■ **What this task involves**
Reproduce the entries shown below only from the line with "La Salette par Bois le Prêtre" down to the line with "Začíná play off", keeping both end lines and copying each one exactly.

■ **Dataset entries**
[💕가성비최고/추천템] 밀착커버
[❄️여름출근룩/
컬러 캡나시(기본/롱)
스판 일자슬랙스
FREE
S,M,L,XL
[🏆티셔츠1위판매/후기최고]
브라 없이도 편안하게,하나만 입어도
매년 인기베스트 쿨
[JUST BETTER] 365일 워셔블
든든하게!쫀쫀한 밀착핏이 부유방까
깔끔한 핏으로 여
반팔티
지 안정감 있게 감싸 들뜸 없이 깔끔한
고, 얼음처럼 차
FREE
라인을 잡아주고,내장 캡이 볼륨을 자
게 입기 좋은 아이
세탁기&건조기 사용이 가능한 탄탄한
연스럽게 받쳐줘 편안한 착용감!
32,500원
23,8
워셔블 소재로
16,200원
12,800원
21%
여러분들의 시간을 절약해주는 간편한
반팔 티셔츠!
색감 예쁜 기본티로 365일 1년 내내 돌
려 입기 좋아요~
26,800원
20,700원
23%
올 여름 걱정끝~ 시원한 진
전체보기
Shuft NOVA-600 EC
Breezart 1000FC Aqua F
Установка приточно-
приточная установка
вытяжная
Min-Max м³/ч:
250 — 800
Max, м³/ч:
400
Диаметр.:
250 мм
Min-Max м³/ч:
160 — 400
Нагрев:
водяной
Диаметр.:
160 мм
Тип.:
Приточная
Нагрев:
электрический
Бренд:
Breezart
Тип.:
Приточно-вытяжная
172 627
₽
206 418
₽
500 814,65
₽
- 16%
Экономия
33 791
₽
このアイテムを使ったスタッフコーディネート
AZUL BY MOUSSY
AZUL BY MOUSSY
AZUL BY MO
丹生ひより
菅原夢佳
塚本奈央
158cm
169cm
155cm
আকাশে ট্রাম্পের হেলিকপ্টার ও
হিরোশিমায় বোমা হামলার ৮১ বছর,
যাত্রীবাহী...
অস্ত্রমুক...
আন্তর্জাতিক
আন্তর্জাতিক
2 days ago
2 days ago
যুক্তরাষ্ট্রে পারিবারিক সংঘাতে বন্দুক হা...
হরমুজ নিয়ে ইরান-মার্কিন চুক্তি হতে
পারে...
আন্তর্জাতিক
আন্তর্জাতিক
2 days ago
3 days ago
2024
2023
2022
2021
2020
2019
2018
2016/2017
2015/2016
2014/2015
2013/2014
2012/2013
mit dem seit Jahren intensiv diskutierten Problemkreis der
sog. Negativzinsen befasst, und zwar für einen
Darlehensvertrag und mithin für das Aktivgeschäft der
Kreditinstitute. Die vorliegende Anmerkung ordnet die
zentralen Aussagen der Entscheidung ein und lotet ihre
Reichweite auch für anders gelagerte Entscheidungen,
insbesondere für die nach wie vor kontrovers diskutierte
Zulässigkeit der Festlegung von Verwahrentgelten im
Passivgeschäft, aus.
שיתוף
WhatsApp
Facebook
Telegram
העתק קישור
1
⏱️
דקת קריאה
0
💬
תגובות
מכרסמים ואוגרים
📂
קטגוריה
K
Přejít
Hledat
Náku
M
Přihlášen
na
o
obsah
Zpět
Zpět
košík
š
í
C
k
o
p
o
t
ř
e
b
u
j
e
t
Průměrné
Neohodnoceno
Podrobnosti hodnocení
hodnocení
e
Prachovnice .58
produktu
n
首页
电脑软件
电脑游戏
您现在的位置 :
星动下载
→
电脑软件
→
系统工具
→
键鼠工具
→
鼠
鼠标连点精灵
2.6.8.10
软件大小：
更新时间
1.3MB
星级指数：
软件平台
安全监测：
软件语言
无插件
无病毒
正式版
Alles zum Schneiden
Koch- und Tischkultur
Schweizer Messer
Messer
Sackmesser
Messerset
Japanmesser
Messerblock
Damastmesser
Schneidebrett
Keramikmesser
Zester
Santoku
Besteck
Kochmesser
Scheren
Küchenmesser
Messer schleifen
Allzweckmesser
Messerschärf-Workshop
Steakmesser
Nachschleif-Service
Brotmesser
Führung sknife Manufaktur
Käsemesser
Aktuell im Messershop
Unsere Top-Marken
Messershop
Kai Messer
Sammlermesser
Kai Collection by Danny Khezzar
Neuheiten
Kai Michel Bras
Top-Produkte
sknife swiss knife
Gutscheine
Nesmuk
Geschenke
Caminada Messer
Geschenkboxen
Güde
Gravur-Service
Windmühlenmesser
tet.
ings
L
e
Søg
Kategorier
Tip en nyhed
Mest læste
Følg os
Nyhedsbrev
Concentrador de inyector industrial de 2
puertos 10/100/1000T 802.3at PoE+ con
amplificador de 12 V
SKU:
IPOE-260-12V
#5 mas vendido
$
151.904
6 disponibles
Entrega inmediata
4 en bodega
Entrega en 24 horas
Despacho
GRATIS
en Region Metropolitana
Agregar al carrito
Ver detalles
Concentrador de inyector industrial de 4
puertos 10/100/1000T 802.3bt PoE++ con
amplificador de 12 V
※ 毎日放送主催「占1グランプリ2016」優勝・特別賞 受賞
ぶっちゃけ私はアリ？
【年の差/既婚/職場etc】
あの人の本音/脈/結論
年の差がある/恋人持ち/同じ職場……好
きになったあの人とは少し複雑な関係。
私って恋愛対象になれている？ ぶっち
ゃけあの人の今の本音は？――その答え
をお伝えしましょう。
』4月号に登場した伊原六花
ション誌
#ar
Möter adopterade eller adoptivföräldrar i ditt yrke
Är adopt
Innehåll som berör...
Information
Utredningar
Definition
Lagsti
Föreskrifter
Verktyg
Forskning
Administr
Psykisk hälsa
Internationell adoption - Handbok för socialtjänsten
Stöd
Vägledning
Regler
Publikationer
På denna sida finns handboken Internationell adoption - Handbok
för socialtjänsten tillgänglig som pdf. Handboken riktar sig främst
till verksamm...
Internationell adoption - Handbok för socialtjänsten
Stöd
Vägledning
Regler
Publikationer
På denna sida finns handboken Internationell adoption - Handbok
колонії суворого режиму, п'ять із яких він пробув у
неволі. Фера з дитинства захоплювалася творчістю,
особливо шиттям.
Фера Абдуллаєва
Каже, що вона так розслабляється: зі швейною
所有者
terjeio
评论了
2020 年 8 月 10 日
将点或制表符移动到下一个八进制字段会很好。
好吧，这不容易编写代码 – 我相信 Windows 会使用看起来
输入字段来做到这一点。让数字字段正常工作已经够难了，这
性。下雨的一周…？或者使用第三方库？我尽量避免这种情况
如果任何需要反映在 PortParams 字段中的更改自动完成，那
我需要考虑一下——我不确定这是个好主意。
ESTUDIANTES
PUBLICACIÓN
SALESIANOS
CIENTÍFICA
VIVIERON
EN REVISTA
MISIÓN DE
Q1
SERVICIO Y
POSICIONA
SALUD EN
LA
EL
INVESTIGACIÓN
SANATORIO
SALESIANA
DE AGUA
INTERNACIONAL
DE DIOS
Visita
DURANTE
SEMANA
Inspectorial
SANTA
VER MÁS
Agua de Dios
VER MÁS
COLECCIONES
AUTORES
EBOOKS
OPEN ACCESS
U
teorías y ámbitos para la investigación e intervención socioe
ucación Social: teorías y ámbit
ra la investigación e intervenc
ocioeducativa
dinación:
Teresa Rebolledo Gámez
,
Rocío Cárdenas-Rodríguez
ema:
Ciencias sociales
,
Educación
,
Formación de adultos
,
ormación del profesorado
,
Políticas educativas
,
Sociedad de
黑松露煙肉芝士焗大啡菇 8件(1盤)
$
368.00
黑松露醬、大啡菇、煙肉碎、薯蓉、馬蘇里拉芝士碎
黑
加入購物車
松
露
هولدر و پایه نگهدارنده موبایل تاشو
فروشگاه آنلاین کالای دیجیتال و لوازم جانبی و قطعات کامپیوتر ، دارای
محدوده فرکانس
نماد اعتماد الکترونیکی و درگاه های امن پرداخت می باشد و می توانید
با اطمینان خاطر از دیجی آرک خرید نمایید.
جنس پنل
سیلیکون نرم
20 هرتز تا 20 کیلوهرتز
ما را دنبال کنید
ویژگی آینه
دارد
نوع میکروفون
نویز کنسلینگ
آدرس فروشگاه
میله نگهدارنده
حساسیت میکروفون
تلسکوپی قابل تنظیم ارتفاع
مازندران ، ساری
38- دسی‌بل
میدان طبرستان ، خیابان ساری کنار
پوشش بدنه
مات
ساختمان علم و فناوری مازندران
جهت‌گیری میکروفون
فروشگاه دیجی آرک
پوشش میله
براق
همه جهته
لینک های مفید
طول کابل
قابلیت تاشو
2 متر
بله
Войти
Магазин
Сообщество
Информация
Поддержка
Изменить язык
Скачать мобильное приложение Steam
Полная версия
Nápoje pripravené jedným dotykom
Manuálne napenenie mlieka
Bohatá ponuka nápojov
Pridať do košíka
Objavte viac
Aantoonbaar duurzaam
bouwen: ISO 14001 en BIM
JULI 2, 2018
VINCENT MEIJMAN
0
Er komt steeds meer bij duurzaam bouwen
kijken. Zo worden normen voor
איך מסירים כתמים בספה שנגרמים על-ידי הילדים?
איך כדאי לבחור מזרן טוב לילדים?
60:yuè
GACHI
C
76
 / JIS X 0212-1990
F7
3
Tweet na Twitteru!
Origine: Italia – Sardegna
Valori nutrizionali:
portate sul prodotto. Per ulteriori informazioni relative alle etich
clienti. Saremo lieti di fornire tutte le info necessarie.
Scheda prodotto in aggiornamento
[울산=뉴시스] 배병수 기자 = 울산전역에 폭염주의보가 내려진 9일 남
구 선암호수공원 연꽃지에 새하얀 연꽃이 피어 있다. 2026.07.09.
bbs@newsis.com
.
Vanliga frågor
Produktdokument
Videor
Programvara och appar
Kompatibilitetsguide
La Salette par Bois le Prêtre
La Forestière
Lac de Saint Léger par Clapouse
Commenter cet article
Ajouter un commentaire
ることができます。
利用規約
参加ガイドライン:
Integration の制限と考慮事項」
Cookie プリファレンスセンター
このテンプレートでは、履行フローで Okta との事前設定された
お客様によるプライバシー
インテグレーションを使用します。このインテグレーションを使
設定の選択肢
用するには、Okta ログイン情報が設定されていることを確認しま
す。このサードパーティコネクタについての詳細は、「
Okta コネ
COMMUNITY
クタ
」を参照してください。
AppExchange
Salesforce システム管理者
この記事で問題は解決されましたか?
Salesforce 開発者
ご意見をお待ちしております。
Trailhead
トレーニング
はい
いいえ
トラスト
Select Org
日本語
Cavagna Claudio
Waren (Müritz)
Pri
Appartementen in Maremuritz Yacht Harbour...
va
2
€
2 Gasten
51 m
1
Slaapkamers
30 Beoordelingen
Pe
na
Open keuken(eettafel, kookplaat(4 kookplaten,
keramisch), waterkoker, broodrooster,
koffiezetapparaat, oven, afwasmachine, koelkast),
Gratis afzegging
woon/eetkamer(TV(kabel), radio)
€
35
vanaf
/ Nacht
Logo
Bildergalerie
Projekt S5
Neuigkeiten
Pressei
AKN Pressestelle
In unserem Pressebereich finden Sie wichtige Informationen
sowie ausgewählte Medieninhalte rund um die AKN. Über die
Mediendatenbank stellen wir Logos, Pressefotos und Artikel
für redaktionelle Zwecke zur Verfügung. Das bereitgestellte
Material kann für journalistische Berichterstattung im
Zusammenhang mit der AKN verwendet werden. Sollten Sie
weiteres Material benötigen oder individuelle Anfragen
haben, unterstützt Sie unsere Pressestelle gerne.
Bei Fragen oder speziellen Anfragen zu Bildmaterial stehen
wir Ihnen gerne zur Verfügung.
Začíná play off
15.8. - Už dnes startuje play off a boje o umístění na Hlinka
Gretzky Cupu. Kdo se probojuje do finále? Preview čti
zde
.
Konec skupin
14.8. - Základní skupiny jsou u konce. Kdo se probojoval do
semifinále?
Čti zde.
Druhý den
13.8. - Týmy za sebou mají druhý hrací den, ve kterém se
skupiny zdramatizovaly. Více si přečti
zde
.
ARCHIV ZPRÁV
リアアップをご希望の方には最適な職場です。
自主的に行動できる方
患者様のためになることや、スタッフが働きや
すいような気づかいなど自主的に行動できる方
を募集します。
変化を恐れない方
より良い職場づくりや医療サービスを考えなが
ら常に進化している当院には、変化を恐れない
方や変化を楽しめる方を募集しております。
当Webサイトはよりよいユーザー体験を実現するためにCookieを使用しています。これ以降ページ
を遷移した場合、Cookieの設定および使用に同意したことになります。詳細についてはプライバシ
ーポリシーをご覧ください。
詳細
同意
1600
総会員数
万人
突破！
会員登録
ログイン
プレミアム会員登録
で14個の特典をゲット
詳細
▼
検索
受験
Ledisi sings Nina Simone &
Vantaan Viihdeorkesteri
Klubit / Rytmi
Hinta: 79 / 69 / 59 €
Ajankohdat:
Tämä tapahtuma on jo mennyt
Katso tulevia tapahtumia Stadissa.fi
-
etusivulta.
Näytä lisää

■ **Result for this exercise**
La Salette par Bois le Prêtre
La Forestière
Lac de Saint Léger par Clapouse
Commenter cet article
Ajouter un commentaire
ることができます。
利用規約
参加ガイドライン:
Integration の制限と考慮事項」
Cookie プリファレンスセンター
このテンプレートでは、履行フローで Okta との事前設定された
お客様によるプライバシー
インテグレーションを使用します。このインテグレーションを使
設定の選択肢
用するには、Okta ログイン情報が設定されていることを確認しま
す。このサードパーティコネクタについての詳細は、「
Okta コネ
COMMUNITY
クタ
」を参照してください。
AppExchange
Salesforce システム管理者
この記事で問題は解決されましたか?
Salesforce 開発者
ご意見をお待ちしております。
Trailhead
トレーニング
はい
いいえ
トラスト
Select Org
日本語
Cavagna Claudio
Waren (Müritz)
Pri
Appartementen in Maremuritz Yacht Harbour...
va
2
€
2 Gasten
51 m
1
Slaapkamers
30 Beoordelingen
Pe
na
Open keuken(eettafel, kookplaat(4 kookplaten,
keramisch), waterkoker, broodrooster,
koffiezetapparaat, oven, afwasmachine, koelkast),
Gratis afzegging
woon/eetkamer(TV(kabel), radio)
€
35
vanaf
/ Nacht
Logo
Bildergalerie
Projekt S5
Neuigkeiten
Pressei
AKN Pressestelle
In unserem Pressebereich finden Sie wichtige Informationen
sowie ausgewählte Medieninhalte rund um die AKN. Über die
Mediendatenbank stellen wir Logos, Pressefotos und Artikel
für redaktionelle Zwecke zur Verfügung. Das bereitgestellte
Material kann für journalistische Berichterstattung im
Zusammenhang mit der AKN verwendet werden. Sollten Sie
weiteres Material benötigen oder individuelle Anfragen
haben, unterstützt Sie unsere Pressestelle gerne.
Bei Fragen oder speziellen Anfragen zu Bildmaterial stehen
wir Ihnen gerne zur Verfügung.
Začíná play off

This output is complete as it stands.